[SUPPLIED RECORDS Boundary: Start]

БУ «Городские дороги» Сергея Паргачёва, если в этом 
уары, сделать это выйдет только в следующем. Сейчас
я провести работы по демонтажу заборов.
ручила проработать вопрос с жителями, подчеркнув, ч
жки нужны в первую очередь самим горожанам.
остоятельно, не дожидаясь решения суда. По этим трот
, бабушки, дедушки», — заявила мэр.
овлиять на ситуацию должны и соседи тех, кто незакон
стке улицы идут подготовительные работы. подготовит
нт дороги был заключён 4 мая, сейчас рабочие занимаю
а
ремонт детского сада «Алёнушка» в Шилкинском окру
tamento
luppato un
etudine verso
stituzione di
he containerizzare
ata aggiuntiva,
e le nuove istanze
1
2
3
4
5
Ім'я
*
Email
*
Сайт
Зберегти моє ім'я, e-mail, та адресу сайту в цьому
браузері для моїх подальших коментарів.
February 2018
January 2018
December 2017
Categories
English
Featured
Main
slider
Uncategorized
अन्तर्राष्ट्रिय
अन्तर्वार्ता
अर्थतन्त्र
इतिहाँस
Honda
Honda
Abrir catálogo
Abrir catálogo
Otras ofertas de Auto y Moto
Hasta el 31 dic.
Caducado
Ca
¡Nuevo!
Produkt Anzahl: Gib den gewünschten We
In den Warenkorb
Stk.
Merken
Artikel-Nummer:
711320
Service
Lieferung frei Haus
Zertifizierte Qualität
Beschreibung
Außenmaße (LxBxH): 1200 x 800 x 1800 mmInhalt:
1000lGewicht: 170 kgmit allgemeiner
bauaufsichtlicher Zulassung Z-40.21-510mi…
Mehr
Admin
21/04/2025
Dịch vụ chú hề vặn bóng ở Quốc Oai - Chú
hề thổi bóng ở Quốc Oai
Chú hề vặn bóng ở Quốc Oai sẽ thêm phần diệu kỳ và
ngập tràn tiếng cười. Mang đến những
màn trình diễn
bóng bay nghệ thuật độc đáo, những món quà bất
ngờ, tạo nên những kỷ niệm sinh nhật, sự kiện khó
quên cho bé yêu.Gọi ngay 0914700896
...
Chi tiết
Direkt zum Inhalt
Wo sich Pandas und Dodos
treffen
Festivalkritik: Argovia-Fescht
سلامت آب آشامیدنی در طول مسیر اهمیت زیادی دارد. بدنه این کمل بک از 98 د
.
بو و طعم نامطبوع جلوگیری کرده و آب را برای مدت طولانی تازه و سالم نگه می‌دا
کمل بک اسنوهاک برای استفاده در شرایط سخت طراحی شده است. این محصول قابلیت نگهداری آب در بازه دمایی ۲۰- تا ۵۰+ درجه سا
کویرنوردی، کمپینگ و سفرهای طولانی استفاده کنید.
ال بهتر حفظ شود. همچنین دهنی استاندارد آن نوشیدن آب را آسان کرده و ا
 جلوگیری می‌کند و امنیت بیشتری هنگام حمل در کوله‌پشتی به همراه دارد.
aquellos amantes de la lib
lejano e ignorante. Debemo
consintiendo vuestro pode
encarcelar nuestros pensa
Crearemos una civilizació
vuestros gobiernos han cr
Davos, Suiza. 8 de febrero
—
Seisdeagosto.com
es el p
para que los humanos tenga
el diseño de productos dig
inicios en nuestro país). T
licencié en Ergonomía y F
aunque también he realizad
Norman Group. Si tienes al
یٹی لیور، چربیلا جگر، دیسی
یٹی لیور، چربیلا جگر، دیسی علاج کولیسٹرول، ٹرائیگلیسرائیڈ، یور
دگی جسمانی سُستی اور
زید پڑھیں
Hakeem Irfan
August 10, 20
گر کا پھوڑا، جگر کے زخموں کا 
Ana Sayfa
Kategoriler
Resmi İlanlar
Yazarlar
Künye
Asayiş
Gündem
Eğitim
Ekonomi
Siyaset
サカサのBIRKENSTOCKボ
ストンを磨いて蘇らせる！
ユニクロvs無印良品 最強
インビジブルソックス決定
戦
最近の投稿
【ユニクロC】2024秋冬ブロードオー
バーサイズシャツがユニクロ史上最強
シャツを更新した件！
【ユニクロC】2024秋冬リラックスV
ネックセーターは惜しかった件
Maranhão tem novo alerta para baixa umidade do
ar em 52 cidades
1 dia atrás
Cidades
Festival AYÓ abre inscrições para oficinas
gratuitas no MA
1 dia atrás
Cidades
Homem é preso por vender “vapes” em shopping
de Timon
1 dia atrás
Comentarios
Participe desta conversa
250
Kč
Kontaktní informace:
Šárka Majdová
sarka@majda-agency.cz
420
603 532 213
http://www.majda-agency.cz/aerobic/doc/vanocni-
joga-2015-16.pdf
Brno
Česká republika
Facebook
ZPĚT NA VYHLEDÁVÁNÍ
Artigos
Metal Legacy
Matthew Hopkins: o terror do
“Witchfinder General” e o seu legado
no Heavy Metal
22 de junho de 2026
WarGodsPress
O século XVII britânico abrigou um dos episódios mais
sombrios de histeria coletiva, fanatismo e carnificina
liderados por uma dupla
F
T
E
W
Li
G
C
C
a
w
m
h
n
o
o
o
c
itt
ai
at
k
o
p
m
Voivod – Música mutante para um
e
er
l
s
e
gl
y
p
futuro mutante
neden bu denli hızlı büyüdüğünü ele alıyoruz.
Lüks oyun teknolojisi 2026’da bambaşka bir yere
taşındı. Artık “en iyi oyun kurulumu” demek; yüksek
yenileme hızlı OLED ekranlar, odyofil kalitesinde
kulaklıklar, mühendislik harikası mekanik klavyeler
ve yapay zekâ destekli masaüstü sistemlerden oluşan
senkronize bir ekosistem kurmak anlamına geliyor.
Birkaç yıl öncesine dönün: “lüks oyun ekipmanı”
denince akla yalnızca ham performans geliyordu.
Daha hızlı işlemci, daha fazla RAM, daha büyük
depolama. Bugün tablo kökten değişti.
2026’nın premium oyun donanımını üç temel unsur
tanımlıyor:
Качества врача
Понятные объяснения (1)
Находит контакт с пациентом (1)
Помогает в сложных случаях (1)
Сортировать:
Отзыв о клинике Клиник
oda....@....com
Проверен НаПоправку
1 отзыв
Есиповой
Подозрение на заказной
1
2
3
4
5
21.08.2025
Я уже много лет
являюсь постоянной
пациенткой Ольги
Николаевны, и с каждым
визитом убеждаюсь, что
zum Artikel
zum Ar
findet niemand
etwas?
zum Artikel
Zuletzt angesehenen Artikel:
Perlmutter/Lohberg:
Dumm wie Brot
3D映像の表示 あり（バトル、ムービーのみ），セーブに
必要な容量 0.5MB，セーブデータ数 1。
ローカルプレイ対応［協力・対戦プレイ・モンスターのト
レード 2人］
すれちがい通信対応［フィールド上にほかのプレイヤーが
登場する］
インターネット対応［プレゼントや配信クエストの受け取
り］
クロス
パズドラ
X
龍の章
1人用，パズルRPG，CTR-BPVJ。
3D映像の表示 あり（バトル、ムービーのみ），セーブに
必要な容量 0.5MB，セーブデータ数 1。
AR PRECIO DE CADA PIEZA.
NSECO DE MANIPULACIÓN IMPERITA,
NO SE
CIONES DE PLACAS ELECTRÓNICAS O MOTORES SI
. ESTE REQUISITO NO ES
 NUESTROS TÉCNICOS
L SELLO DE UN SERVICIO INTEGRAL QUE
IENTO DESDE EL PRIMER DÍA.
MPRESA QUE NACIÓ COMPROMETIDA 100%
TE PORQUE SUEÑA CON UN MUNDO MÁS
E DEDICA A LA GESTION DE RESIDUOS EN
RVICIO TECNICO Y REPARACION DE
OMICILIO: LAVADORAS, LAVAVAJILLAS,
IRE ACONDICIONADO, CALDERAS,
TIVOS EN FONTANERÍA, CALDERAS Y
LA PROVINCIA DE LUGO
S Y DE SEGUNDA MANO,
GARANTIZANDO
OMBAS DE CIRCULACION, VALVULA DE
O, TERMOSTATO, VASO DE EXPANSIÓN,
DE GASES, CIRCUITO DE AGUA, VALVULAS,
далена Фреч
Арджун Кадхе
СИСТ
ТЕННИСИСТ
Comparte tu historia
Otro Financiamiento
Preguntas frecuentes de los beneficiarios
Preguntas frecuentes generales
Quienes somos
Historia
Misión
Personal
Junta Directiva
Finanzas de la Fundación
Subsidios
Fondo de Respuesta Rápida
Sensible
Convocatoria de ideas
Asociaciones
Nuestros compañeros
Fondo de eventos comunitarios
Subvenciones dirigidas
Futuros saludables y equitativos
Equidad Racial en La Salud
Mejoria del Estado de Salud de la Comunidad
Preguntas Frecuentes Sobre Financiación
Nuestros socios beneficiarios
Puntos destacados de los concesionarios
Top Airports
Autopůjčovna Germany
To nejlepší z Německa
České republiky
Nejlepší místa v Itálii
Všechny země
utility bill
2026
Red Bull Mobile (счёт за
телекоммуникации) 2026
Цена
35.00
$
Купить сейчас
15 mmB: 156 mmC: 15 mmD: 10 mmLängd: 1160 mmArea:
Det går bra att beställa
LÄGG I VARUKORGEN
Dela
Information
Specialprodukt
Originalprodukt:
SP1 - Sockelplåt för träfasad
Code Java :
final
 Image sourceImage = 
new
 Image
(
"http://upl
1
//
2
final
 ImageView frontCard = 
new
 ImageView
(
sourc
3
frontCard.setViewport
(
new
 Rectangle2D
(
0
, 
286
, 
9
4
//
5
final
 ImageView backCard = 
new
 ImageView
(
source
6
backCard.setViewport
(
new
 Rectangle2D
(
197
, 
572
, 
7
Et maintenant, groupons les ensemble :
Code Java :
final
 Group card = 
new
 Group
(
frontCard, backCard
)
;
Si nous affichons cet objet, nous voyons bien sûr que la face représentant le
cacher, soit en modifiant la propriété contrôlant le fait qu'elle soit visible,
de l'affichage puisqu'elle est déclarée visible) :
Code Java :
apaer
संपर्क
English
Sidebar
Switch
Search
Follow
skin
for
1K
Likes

[SUPPLIED RECORDS Boundary: End]

Where a line in the records above contains the string "những", return that line.

ngập tràn tiếng cười. Mang đến những
bóng bay nghệ thuật độc đáo, những món quà bất
ngờ, tạo nên những kỷ niệm sinh nhật, sự kiện khó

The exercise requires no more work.